John Ingham: there’s a plaque with more boring stuff outside of this new park.
Also involved with anthracite coal, canals and he was a member of the Pennsylvania House of Representatives, a Justice of the Peace, a member of United States House of Representatives, a prothonotary (yeah I know, what’s that even my spell check doesn’t know), Secretary of the Commonwealth of Pennsylvania , Secretary of the US Treasury
Involved in The Petticoat Affair, aka Eaton affair which was a political scandal involving members of President Andrew Jackson's Cabinet and their wives.

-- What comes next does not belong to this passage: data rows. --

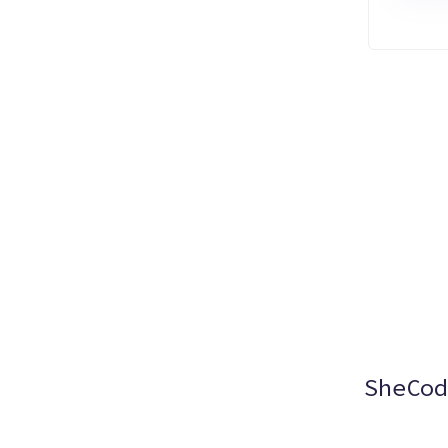
SheCod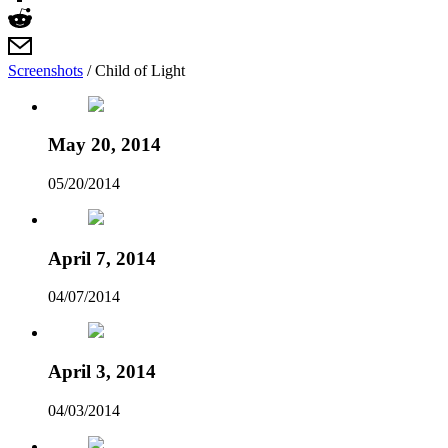
Screenshots
/
Child of Light
May 20, 2014
05/20/2014
April 7, 2014
04/07/2014
April 3, 2014
04/03/2014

Eaton challenged Ingham to a duel through Eaton's brother in law, Dr. Philip G. Randolph, who visited Ingham twice and the second time threatened him with personal harm if he did not comply with Eaton's demands. Randolph was dismissed, and the next morning Ingham sent a note to Eaton discourteously declining the invitation and describing his situation as one of "pity and contempt."
Eaton wrote a letter back to Ingham accusing him of cowardice. Ingham was then informed that Eaton, Randolph, and others were looking to assault him. He gathered together his own bodyguard and was not immediately molested. However, he reported that for the next two nights Eaton and his men continued to lurk about his dwelling and threaten him. He then left the city and returned safely to his home. And so on...
There's actually a book: The Petticoat Affair: Manners, Mutiny, and Sex in Andrew Jackson's Whitehouse.
And you thought our politics are weird?